Back in 2011, I had visited the edge of the Tablelands of Gros Morne National Park
in Newfoundland. The Tablelands present as a very distinctive orange-colored and very barren highland. The highland is composed of peridotite - a type of rock found only in the Earth's mantle, and very very rarely seen at the surface. And, when this rock is exposed at the surface, it weathers to an orange-colored form, called serpentinite. The rock here underneath my feet looked exactly the same. After returning home and doing a little investigation, I can confirm that the Mont Albert massif is indeed like the Tablelands of Gros Morne - a rare case of a chunk of the Earth's mantle that has been thrust over top of other rocks.
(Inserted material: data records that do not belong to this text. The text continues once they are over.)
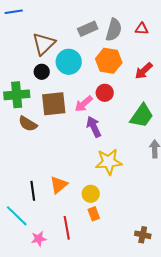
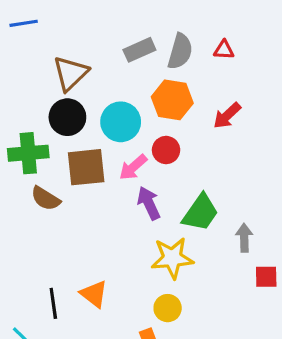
cyan circle: (69, 62) -> (121, 122), moved
black circle: (42, 72) -> (67, 117), size x1.5
green trapezoid: (142, 116) -> (200, 213), moved
orange triangle: (59, 185) -> (94, 294), turned -42
yellow circle: (91, 194) -> (168, 308), moved

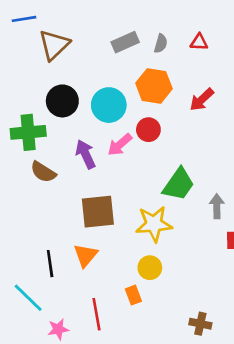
gray semicircle: (180, 51) -> (161, 44), size x0.6
brown triangle: (71, 73) -> (54, 45), moved
brown square: (86, 167) -> (98, 212), moved
purple arrow: (149, 203) -> (86, 154), moved
orange triangle: (94, 294) -> (86, 255), turned 32

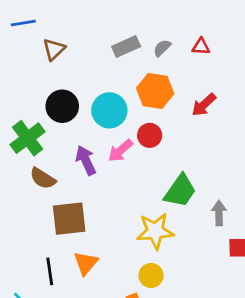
gray semicircle: (161, 44) -> (162, 48), turned -150
brown triangle: (54, 45) -> (54, 49), size x0.7
green cross: (28, 132) -> (28, 138), turned -32
brown square: (98, 212) -> (69, 219), moved

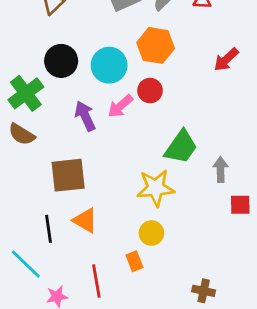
red arrow: (204, 105) -> (226, 60), moved
brown semicircle: (43, 178) -> (22, 134), moved
orange triangle: (86, 263) -> (85, 220), turned -40

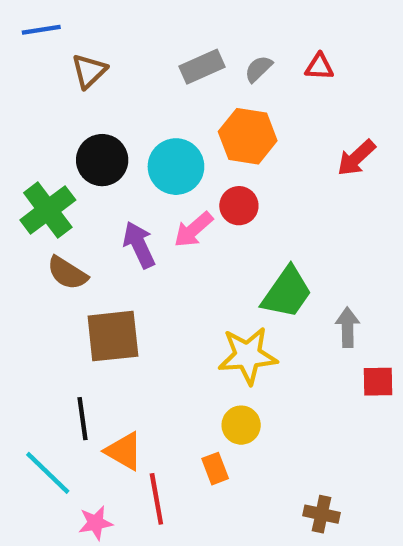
brown semicircle: (22, 134) -> (67, 273), moved
orange triangle: (85, 220) -> (124, 451), moved

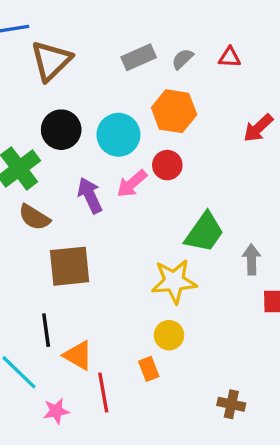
brown triangle: (89, 71) -> (51, 61), size x1.5

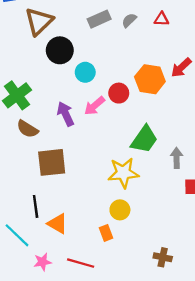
orange hexagon: (174, 111) -> (150, 79), moved
black circle: (61, 130) -> (60, 50), moved
cyan circle: (118, 135) -> (85, 72), size x0.7
red line: (103, 392) -> (81, 263), moved, turned -64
Towards the Devil's Stream
Being poor in calcium and other major plant nutrients while simultaneously being richer in chromium and nickel - toxic to plants - it was not surprising that this part of Mont Albert's summit plateau was nearly devoid of vegetation. Too bad for them, but it certainly did make for a scenic bit of tundra landscape.
Looking back to Rabougris
Twenty minutes or so of easy and very pleasant hiking brought me to the southern edge of the summit plateau. Here, a constructed wooden lookout platform (the Belvédère du Versant) overlooked the head of a rounded valley system that had been cut deeply into the peridotite mantle rock of Mont Albert. The shape of the valley system clearly suggested that alpine glaciers had done the work.
I'm not sure what the name of this valley system is/was, but the name of the watercourse at the bottom of the valley is called the Ruisseau du Diable (stream of the devil). So, in this report I'll be calling this valley the gorge of the Ruisseau du Diable.